The effect of brain extracellular matrix (ECM) on synaptic plasticity remains controversial. Here, we show that targeted enzymatic attenuation with chondroitinase ABC (ChABC) of ECM triggers the appearance of new glutamatergic synapses on hippocampal pyramidal neurons, thereby increasing the amplitude of field EPSPs while decreasing both the mean miniature EPSC amplitude and AMPA/NMDA ratio. Although the increased proportion of 'unpotentiated' synapses caused by ECM attenuation should promote long-term potentiation (LTP), surprisingly, LTP was suppressed. The upregulation of small conductance Ca-activated K (SK) channels decreased the excitability of pyramidal neurons, thereby suppressing LTP. A blockade of SK channels restored cell excitability and enhanced LTP; this enhancement was abolished by a blockade of Rho-associated protein kinase (ROCK), which is involved in the maturation of dendritic spines. Thus, targeting ECM elicits the appearance of new synapses, which can have potential applications in regenerative medicine. However, this process is compensated for by a reduction in postsynaptic neuron excitability, preventing network overexcitation at the expense of synaptic plasticity.
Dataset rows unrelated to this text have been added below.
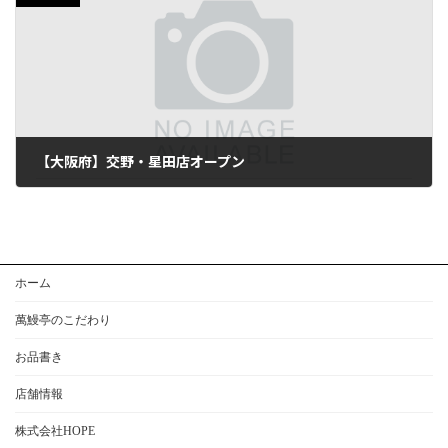
【大阪府】交野・星田店オープン
2026年3月6日
ホーム
萬鰻亭のこだわり
お品書き
店舗情報
株式会社HOPE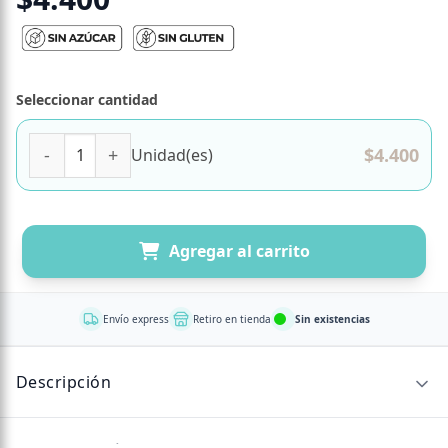
Seleccionar cantidad
Barra de Chocolate Zero 72% Cacao sin azucar añadida y s
$
4.400
Unidad(es)
Agregar al carrito
Envío express
Retiro en tienda
Sin existencias
Descripción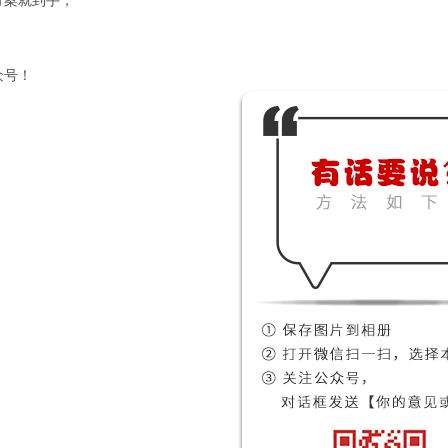
方案就到手，
，
众号！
脑细胞外基质(ECM)对突触可塑性的影响仍存在争议。在这里,我们发现靶向酶解 ECM 中的软骨素酶 ABC(ChABC)会触发海马锥体神经元上新的谷氨酸能突触的出现,从而增加场兴奋性突触后电位(EPSP)的幅度,同时降低平均微小 EPSC 幅度和 AMPA/NMDA 比值。尽管 ECM 减弱引起的“未增强”突触比例的增加应该会促进长时程增强(LTP),但令人惊讶的是,LTP 受到了抑制。小电导钙激活钾(SK)通道的上调降低了锥体神经元的兴奋性,从而抑制了 LTP。阻断 SK 通道恢复了细胞兴奋性并增强了 LTP;阻断 Rho 相关蛋白激酶(ROCK)消除了这种增强作用,ROCK 参与树突棘的成熟。因此,靶向 ECM 会引发新突触的出现,这在再生医学中有潜在的应用。然而,这种过程会通过减少突触后神经元的兴奋性来进行补偿,从而以牺牲突触可塑性为代价防止网络过度兴奋。